Different ways, and their different complexity, is best explained by means of a meme:

As the brain expands, the ways get more elaborate and stupid. Yes, more stupid - the whole idea of calling languageX from language Y is backwards and outdated, and if you want to keep your skillset modern I advise you avoid IPC and stick to microservices. Microservices are slick and simple, you just need to:

  • create separate isolated environments for X and Y: I've heard Docker is good
  • have a program that automatically rents machines on the cloud for you: I've heard Terraform is good
  • have a program that installs stuff on machines, and prepares your environments there: I've heard Ansible is good
  • have a program that launches and runs processes in these environments: I've heard Kubernetes is good
  • let your processes talk to each other via HTTP: this requires that they're connected by a network - if you're concerned about security, I've heard that subnets are good

If you do not require a fleet of rented VMs, just pretend you do. Run Kubernetes locally via something called Minikube.

Temporary files

An old method of sending messages is through temporary files: a writing party stores them in a pre-agreed place that the recipient periodically checks.
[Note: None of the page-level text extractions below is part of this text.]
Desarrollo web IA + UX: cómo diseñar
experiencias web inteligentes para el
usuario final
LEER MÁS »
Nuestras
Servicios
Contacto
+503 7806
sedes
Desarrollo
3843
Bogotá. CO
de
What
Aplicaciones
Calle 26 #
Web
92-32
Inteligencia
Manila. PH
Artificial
This is worth a try in a work setting, when you need to share intermediate results with another group: instead of promising you'll email someone when you're done, tell them you'll leave them a file in a certain place and suggest they set up a cron job.

You can use a similar scheme when co-ordinating two processes. By convention they should use STDIN/STDOUT, but you can also refer to a file system path in both the writer and the reader. This works nicely when the two processes run the same program, like with lock files.
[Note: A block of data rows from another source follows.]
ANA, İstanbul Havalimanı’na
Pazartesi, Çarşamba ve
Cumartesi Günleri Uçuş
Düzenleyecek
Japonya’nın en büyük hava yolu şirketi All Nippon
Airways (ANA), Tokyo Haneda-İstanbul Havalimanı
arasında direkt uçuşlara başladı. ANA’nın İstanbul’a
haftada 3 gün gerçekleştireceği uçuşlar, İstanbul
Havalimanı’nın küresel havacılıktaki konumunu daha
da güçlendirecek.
Run a process, let it finish, capture STDOUT

"Shelling out" is a bit like using temporary files. Some communication happens in it, I can't really decide whether it's more or less advanced than using temporary files. It is accomplished via backticks in Perl:

# LOL terrible code don't do this
print for `ls`;

The process with your main program is a master leader, asks the OS for a temporary file handle and to start a process with an appropriate follower whose STDOUT will go to that file handle. The follower does its job performs their role and goes to rest.

Pipes

Shelling out will wait for the worker to finish, but when connected via pipe the worker will be put on hold as you read at your own pace. It's good, I do recommend.

If you start a worker controlling both its STDIN and STDOUT you can talk with it back and forth: this is how Statistics::R works. Twigging this was really helpful in understanding how I should pass data from R - it explained why I could only get stuff in at most one-dimensional data structures, i.e. vectors.

Shared memory

Ah, yes, the brain is expanding. You don't need pipes - the forty year old mechanism to orchestrate IPC by stopping your processes, batching the input and more - because you can do better. Here's your playground - give your processes some shared memory and make them read and write to the same area. If you wanna learn how to do that, you need to read some other blog because I have no idea.

What I do know is that reading arbitrary memory contents is well-supported by Perl, through packing and unpacking bytes, which could be an array of C structs laid out one after another. There's a little domain specific language for packing - if you ever need to format something to be 80 characters wide, do find out about it.

Recommendations

Just do what you need to do. If you end up with Python calling Bash calling R calling Java, and the whole thing still works, it is a sign of high DevOps skill, and will be helpful when you try get a promotion to a Senior DevOps. Sketch some diagrams, call your program a pipeline, and then put it in a Docker container. I've heard Kubernetes is good for managing these.